What is OAC (Over Active bladder)

As we age, it’s not uncommon to experience changes in our bodies. One such change that can affect both men and women is Overactive Bladder or OAB. OAB is a condition that affects the bladder and causes sudden and frequent urges to urinate. It can be frustrating, embarrassing, and interfere with daily activities. In this blog post, we will discuss OAB, its symptoms, statistics, and some interesting facts about the condition.


What is an Overactive Bladder (OAB)?

Overactive bladder, also known as OAB, is a condition that affects the bladder’s muscles, causing them to contract involuntarily. This can lead to a sudden and strong urge to urinate, even if the bladder is not full.
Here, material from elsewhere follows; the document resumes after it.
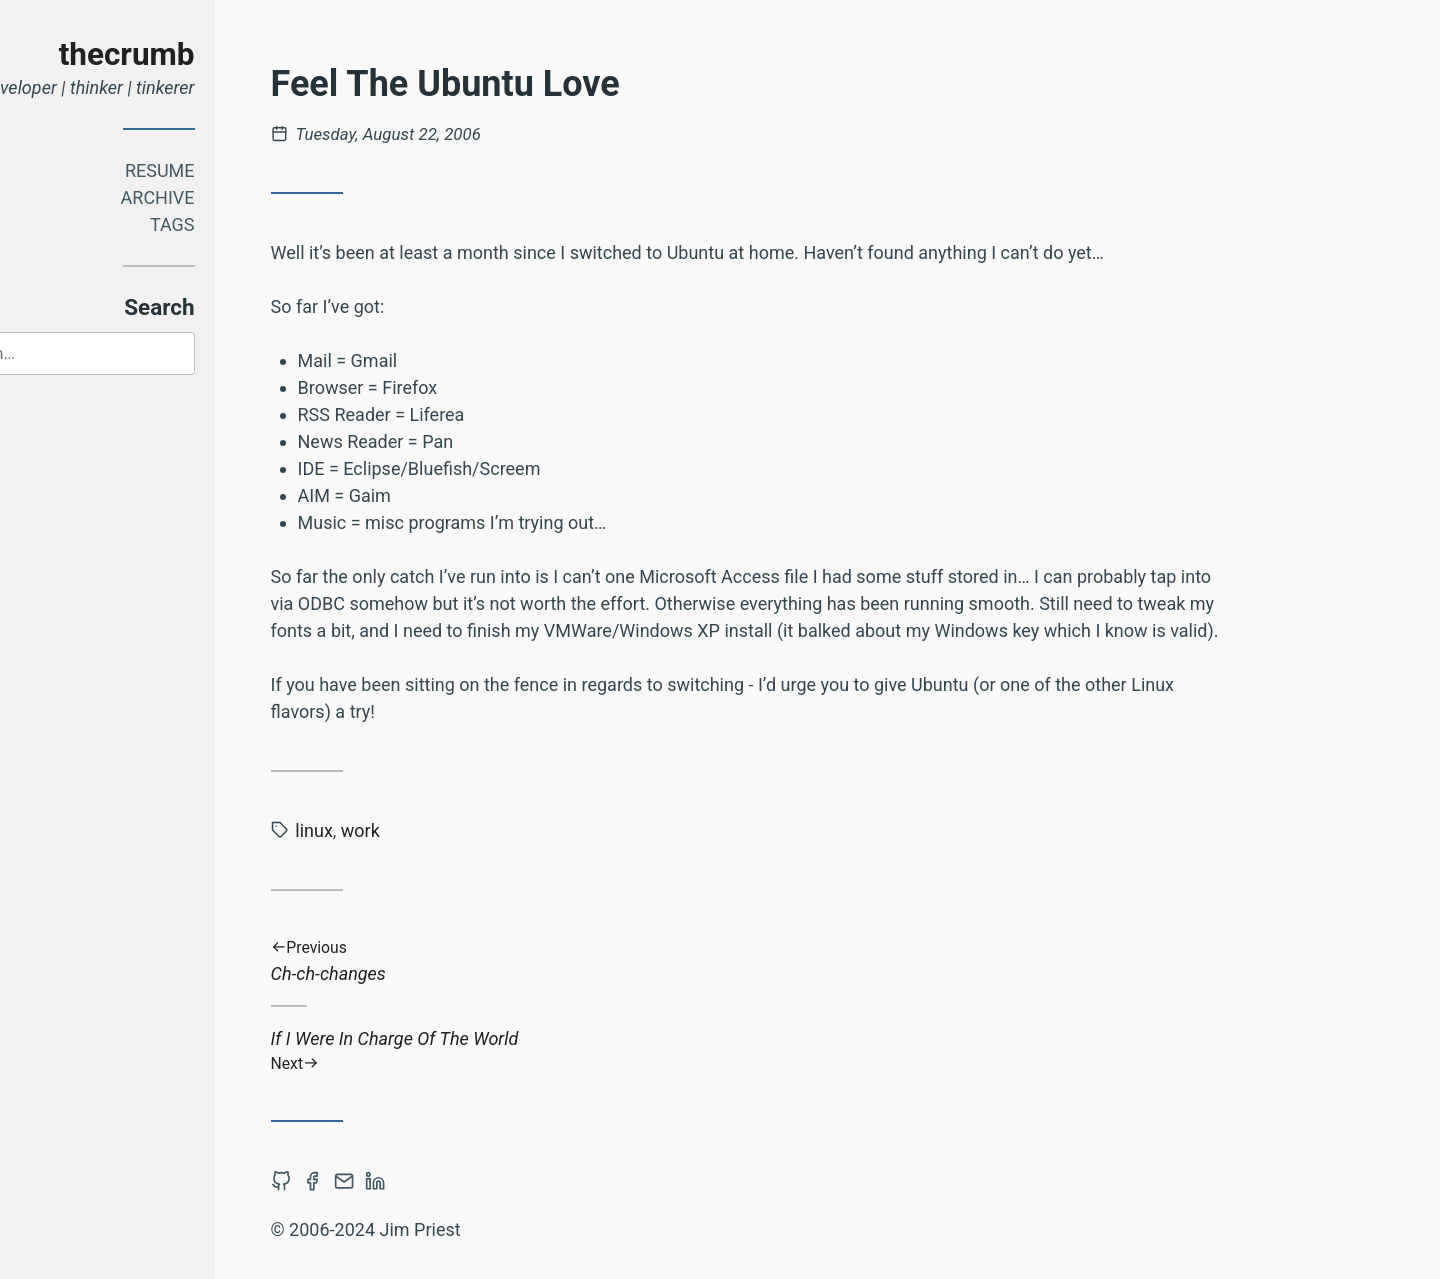 The image size is (1440, 1279). Describe the element at coordinates (245, 170) in the screenshot. I see `Resume` at that location.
OAB can occur at any age, but it is more common in older adults.


According to the National Association for Continence (NAFC), over 33 million Americans experience OAB symptoms. It’s estimated that 30% of men and 40% of women in the United States suffer from OAB. The condition affects people of all ages, but it is more prevalent in older adults. In fact, it’s estimated that over 50% of people over the age of 65 have symptoms of OAB.


Symptoms of OAB

The most common symptom of OAB is the sudden and urgent need to urinate. Other symptoms include:

  • Frequent urination (eight or more times in 24 hours)
  • Nocturia (waking up more than twice at night to urinate)
  • Urgency incontinence (leaking urine before reaching the restroom)
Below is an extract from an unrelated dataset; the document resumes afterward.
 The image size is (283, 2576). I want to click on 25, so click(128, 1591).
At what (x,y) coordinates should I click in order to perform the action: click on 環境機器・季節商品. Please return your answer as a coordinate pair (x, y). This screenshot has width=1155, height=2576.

How To Prevent Overactive Bladder?

Overactive bladder (OAB) is a common condition that can impact one’s quality of life. Fortunately, following some healthy lifestyle choices can reduce the risk of developing OAB. Maintaining a healthy weight and getting regular physical activity and exercise are crucial to preventing OAB, as obesity and a sedentary lifestyle can increase the risk of urinary problems. Limiting caffeine and alcohol is also recommended since both can aggravate OAB symptoms. Studies say that can also damage the bladder muscles.
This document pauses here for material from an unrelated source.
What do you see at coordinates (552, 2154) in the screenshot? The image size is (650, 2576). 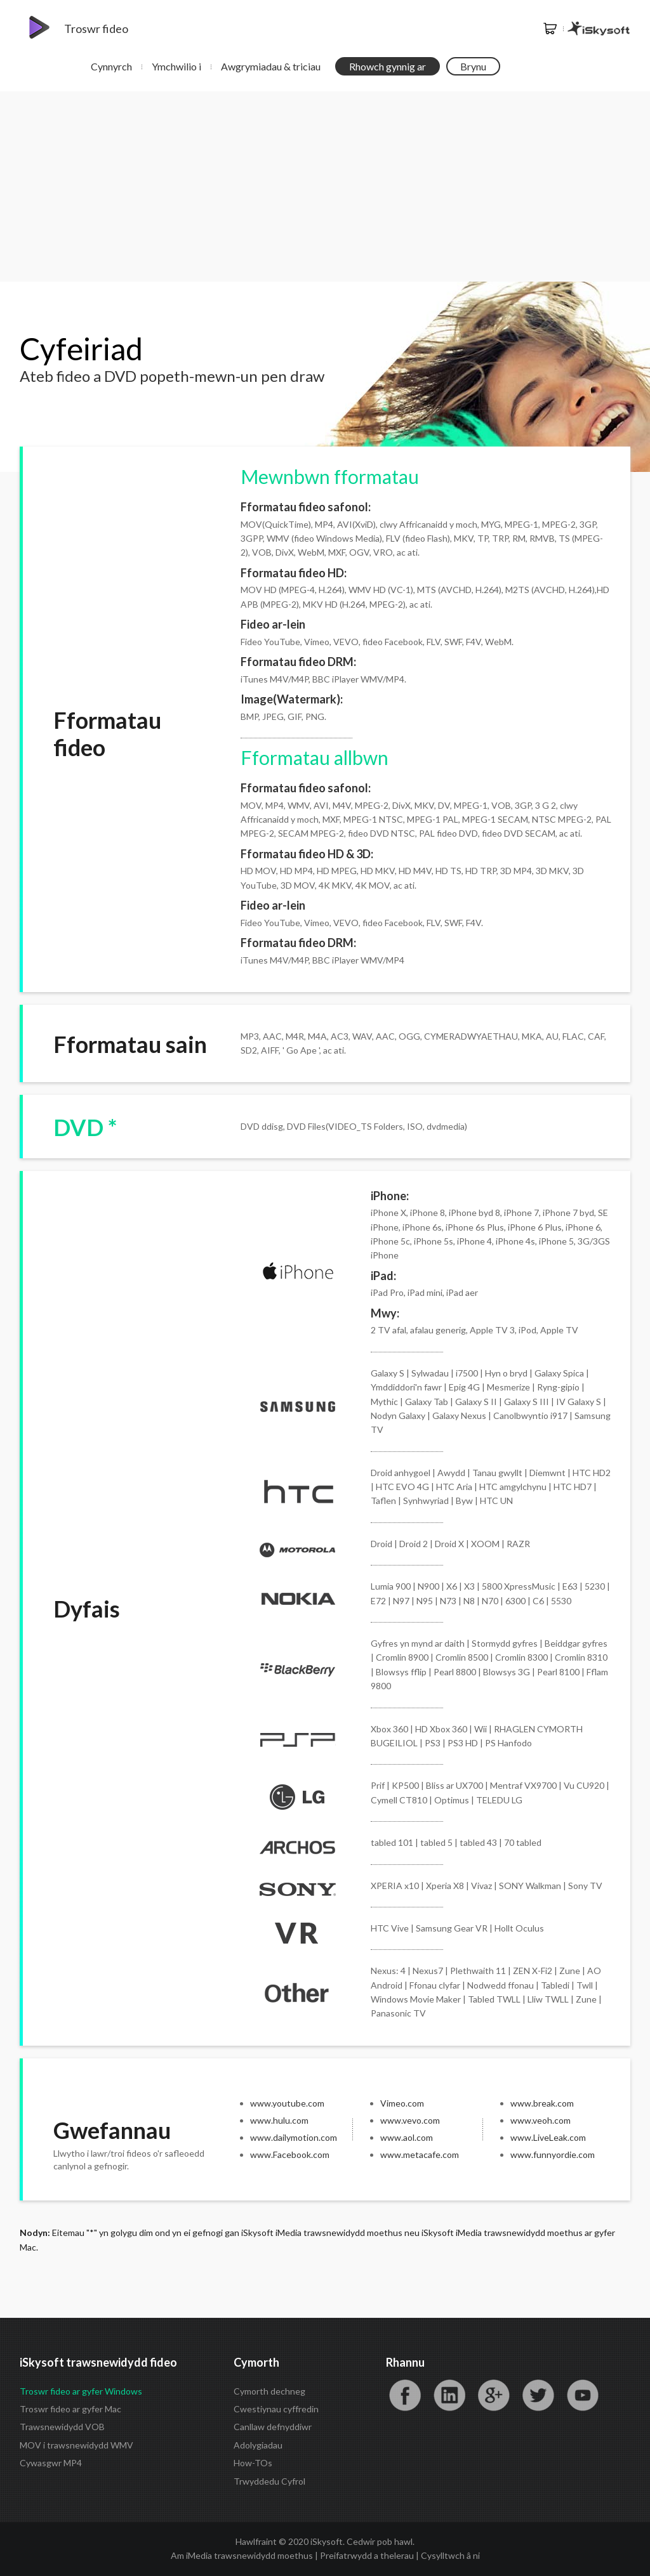 I see `www.funnyordie.com` at bounding box center [552, 2154].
Finally, doing kegel exercises to strengthen the pelvic muscles can improve bladder control and reduce OAB symptoms.


Interesting Facts about OAB

Here are some interesting facts about OAB that you may not know:

  1. OAB can result from several factors, including neurological conditions, medications, and lifestyle factors like caffeine and alcohol consumption.
  2. OAB can be treated through a combination of lifestyle changes, medication, and in some cases, surgery.
  3. Women are more likely to experience OAB than men, but men who have had prostate surgery are at a higher risk for developing OAB.
  4. Kegel exercises, which involve squeezing and relaxing the muscles used to control urine flow, can help strengthen the pelvic muscles and improve bladder control.